(Beginning of SUPPLIED MATERIAL)

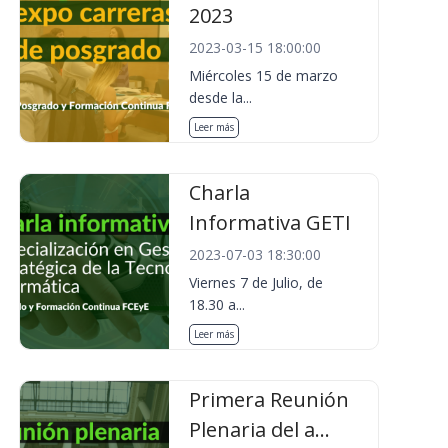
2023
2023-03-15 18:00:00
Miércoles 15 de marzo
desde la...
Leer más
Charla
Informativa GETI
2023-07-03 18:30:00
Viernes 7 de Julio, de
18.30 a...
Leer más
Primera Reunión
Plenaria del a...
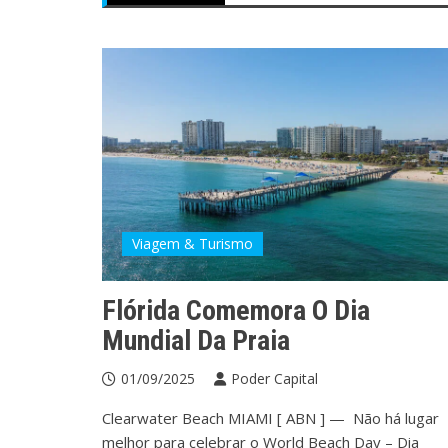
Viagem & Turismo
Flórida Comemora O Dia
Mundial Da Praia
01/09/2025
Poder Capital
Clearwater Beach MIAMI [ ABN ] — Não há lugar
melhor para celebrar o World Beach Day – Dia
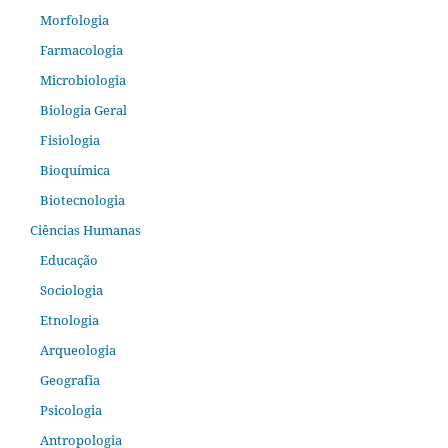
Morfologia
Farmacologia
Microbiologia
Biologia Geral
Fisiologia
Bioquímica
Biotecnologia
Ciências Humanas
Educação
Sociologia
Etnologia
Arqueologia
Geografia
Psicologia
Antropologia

(End of SUPPLIED MATERIAL)

WHAT YOU NEED TO DO – Each line, from the beginning of the listing to the line bearing "Clearwater Beach MIAMI [ ABN ] — Não há lugar" inclusive, should be copied exactly; the pictures stay out.

TASK OUTPUT –
2023
2023-03-15 18:00:00
Miércoles 15 de marzo
desde la...
Leer más
Charla
Informativa GETI
2023-07-03 18:30:00
Viernes 7 de Julio, de
18.30 a...
Leer más
Primera Reunión
Plenaria del a...
Viagem & Turismo
Flórida Comemora O Dia
Mundial Da Praia
01/09/2025
Poder Capital
Clearwater Beach MIAMI [ ABN ] — Não há lugar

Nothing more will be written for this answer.